Humanity now produces about 1.5x of the food supply we need, and even with super-optimized logistics we’re not going to get it lower than 1.2–1.3x population, since a lot of food gets wasted by cafes/restaurants and people themselves. Some just gets bad because it’s not consumed in time or takes too long to deliver or sell.
And with the current temperature rise estimations we’re looking at losing caloric supply for about 20% of the entire population in the next 20 or so years.
And that’s just one example. Have you seen rivers of dead fish in Australia and the states? For each species there is a point when the water gets too hot to hold enough oxygen or to cool down their bodies, and then bam — the whole species dies in a day. Right now, some algae, corals and plankton are like 1.5 degrees away from mass death.

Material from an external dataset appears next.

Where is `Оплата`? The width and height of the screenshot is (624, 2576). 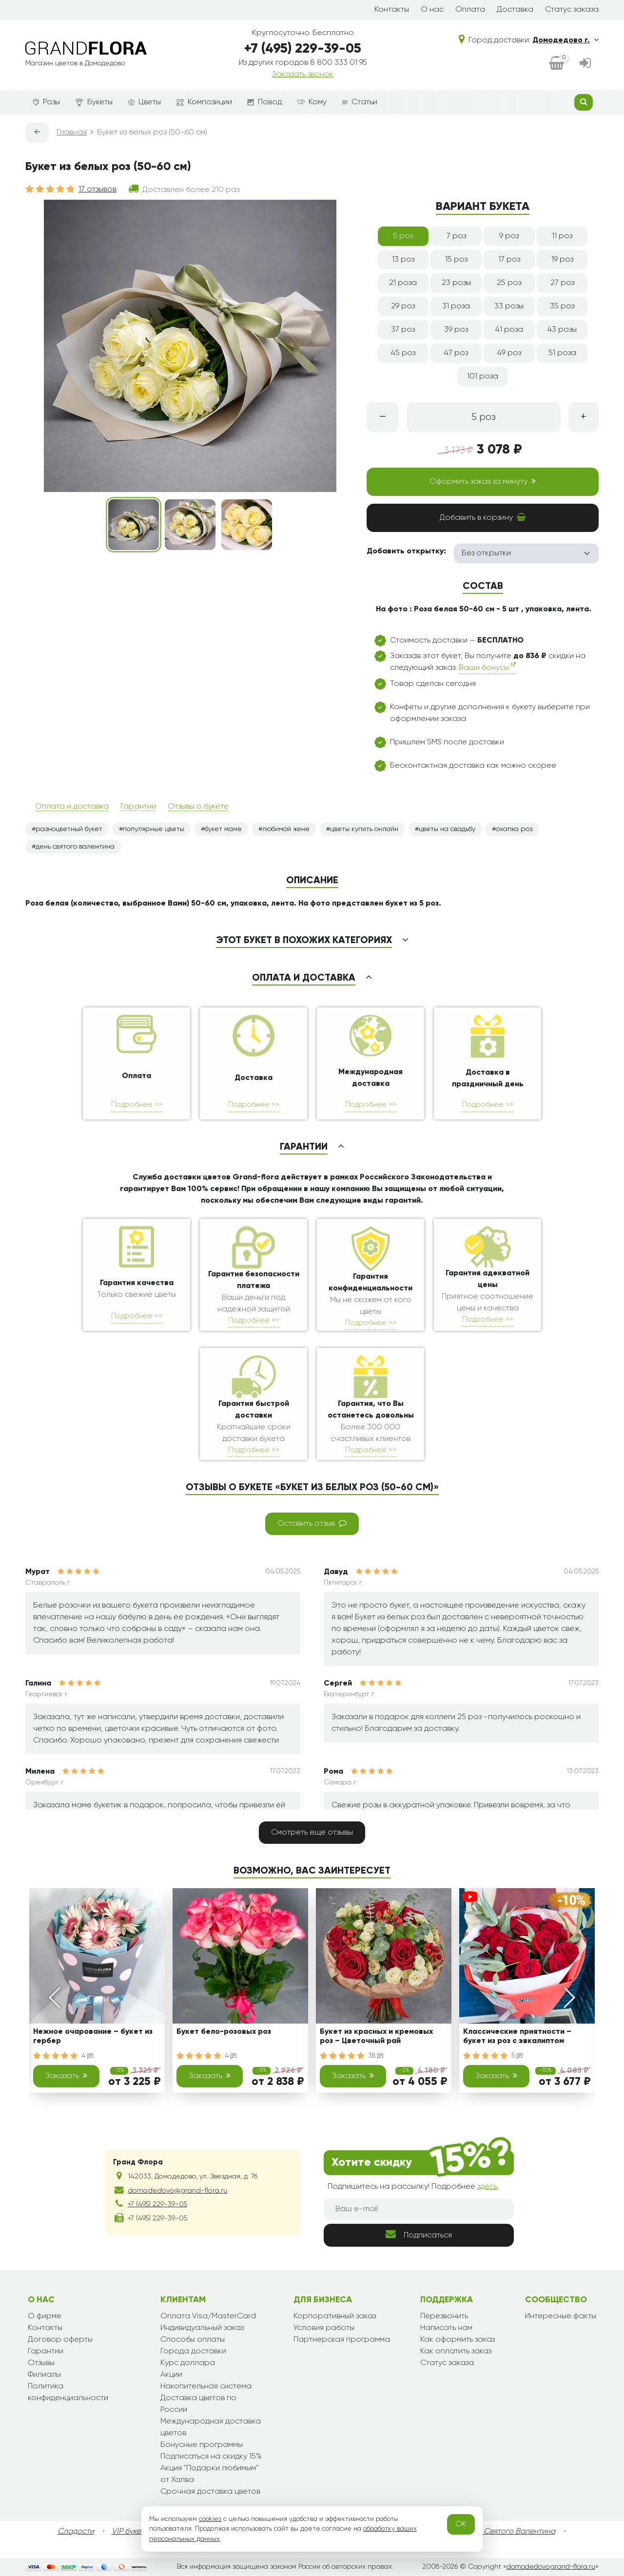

It’s not really that “fine”.
Sorry for the rant.
An excellent write-up of what will unfold.
One note is that the food loss won’t just be linear. It will be chaotic within the probabilities you noted. Crop loss is effectively a weather event and, as such, a chaotic one. That means extreme events will be the driving force behind food shortages. Namely, heatwaves will cause extensive loss of crops in specific areas. Over some years, that will average down, but people don’t eat long-term averages; they eat daily. So we should expect significant one-time impacts. That is, the severity is not the average but rather the peak.
Is anyone readying a list of climate criminals? Individuals. Not companies. What are we going to do with them? Real consequences.
I’d like to point out that there are other spikes in the temperature historically. So while the temperature is rising year over year, the large increase here may be an anomaly.
Let’s keep working on reducing our CO2 emissions…
But this spike is spikier than the last el Nino spike, so even if spikes do occur, this is the spikiest spike so far.
Something I’d heard about climate change many years ago was that it would happen almost imperceptibly slowly at first, then suddenly when we reach the tipping point, it would start happening very rapidly. I think we’re right at the sharp edge of that tipping point and things are going to get very interesting very quickly.
It’s related to the old-timey curse that sounds like a complement. “May you live in interesting times”, because as interesting as it may be to read in the history books, It wasn’t as fun for the people living in those times.